Nowadays, this is performed mainly, if not exclusively, for the diagnosis of chromosomal syndromes with a typical and recognizable clinical phenotype (e.g. Down syndrome). The test is no longer indicated as a first choice in postnatal investigations of patients with mental or developmental delay, with or without multiple congenital anomalies (MCA). Today, the method of choice for these patients is the molecular karyotype (aCGH) – high resolution.

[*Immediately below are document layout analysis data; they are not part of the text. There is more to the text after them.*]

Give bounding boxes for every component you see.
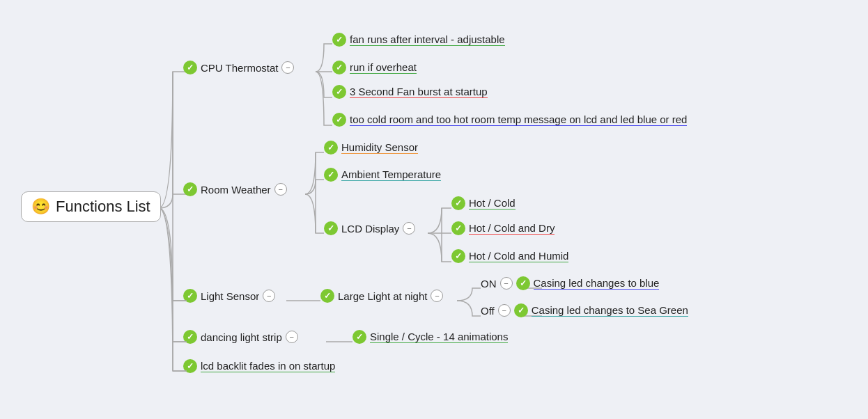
light-sensor-collapse[interactable]: − — [263, 290, 275, 302]
root-emoji: 😊 — [31, 198, 50, 216]
lcd-check — [324, 221, 338, 235]
fan-burst-check — [332, 85, 346, 99]
large-light-node: Large Light at night − — [320, 289, 443, 303]
hot-cold-dry-check — [451, 221, 465, 235]
hot-cold-check — [451, 196, 465, 210]
hot-cold-dry-label: Hot / Cold and Dry — [469, 222, 555, 235]
cpu-thermostat-collapse[interactable]: − — [281, 61, 294, 74]
off-node: Off − Casing led changes to Sea Green — [481, 303, 688, 317]
light-sensor-label: Light Sensor — [201, 290, 259, 302]
fan-interval-check — [332, 33, 346, 47]
run-overheat-node: run if overheat — [332, 61, 417, 74]
room-weather-label: Room Weather — [201, 184, 271, 196]
large-light-collapse[interactable]: − — [431, 290, 443, 302]
on-node: ON − Casing led changes to blue — [481, 276, 659, 290]
ambient-check — [324, 168, 338, 182]
humidity-label: Humidity Sensor — [341, 141, 418, 154]
light-sensor-check — [183, 289, 197, 303]
single-cycle-check — [352, 330, 366, 344]
casing-blue-label: Casing led changes to blue — [534, 277, 660, 290]
hot-cold-node: Hot / Cold — [451, 196, 516, 210]
light-sensor-node: Light Sensor − — [183, 289, 275, 303]
lcd-backlit-label: lcd backlit fades in on startup — [201, 360, 335, 372]
off-collapse[interactable]: − — [498, 304, 511, 317]
casing-green-label: Casing led changes to Sea Green — [532, 304, 688, 317]
root-box: 😊 Functions List — [21, 191, 161, 222]
large-light-label: Large Light at night — [338, 290, 427, 302]
dancing-light-check — [183, 330, 197, 344]
too-cold-node: too cold room and too hot room temp mess… — [332, 113, 687, 127]
lcd-collapse[interactable]: − — [403, 222, 415, 235]
hot-cold-humid-label: Hot / Cold and Humid — [469, 250, 568, 262]
hot-cold-humid-check — [451, 249, 465, 263]
humidity-check — [324, 141, 338, 155]
room-weather-collapse[interactable]: − — [274, 183, 287, 196]
dancing-light-node: dancing light strip − — [183, 330, 298, 344]
on-label: ON — [481, 278, 497, 290]
on-collapse[interactable]: − — [500, 277, 513, 290]
ambient-label: Ambient Temperature — [341, 168, 441, 181]
fan-burst-label: 3 Second Fan burst at startup — [350, 86, 488, 98]
casing-blue-check — [516, 276, 530, 290]
hot-cold-humid-node: Hot / Cold and Humid — [451, 249, 568, 263]
room-weather-check — [183, 182, 197, 196]
lcd-display-node: LCD Display − — [324, 221, 415, 235]
ambient-temp-node: Ambient Temperature — [324, 168, 441, 182]
cpu-thermostat-label: CPU Thermostat — [201, 62, 278, 74]
room-weather-node: Room Weather − — [183, 182, 287, 196]
lcd-backlit-node: lcd backlit fades in on startup — [183, 359, 335, 373]
fan-interval-label: fan runs after interval - adjustable — [350, 33, 505, 46]
run-overheat-check — [332, 61, 346, 74]
too-cold-label: too cold room and too hot room temp mess… — [350, 113, 687, 126]
hot-cold-label: Hot / Cold — [469, 197, 516, 209]
single-cycle-node: Single / Cycle - 14 animations — [352, 330, 508, 344]
lcd-backlit-check — [183, 359, 197, 373]
dancing-light-collapse[interactable]: − — [286, 331, 298, 343]
fan-burst-node: 3 Second Fan burst at startup — [332, 85, 488, 99]
lcd-label: LCD Display — [341, 223, 399, 235]
run-overheat-label: run if overheat — [350, 61, 417, 74]
too-cold-check — [332, 113, 346, 127]
off-label: Off — [481, 305, 495, 317]
dancing-light-label: dancing light strip — [201, 331, 282, 343]
root-label: Functions List — [56, 198, 150, 216]
humidity-sensor-node: Humidity Sensor — [324, 141, 418, 155]
single-cycle-label: Single / Cycle - 14 animations — [370, 331, 508, 343]
casing-green-check — [514, 303, 528, 317]
cpu-thermostat-node: CPU Thermostat − — [183, 61, 294, 74]
root-node: 😊 Functions List — [21, 191, 161, 222]
mindmap: 😊 Functions List CPU Thermostat − fan ru… — [0, 0, 868, 419]
cpu-thermostat-check — [183, 61, 197, 74]
large-light-check — [320, 289, 334, 303]
hot-cold-dry-node: Hot / Cold and Dry — [451, 221, 555, 235]
fan-interval-node: fan runs after interval - adjustable — [332, 33, 505, 47]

Typical indications for classic karyotype include:
- Suspicion for a known chromosomal syndrome
- Multiple congenital anomalies, with or without mental retardation
- Ambiguous genitalia
- Parents and relatives of children with a known chromosomal abnormality
It is possible that the karyotype may reveal a abnormality in the number of chromosomes, e.g. trisomy 21 – Down syndrome, abnormalities of the sex chromosomes X and Y abnormalities in all cells or in a proportion of cells (mosaicism). It is also possible that it may detect an extensive structural abnormality involving large deletions or duplications of chromosomal regions, possibly derived from a healthy parent-carrier of a balanced translocation or an inversion.
We perform high resolution karyotype analysis (RTBG, 550-850 bands) from at least 20 metaphases. In cases where mosaicism is suspected, a minimum of 100 metaphases are analyzed.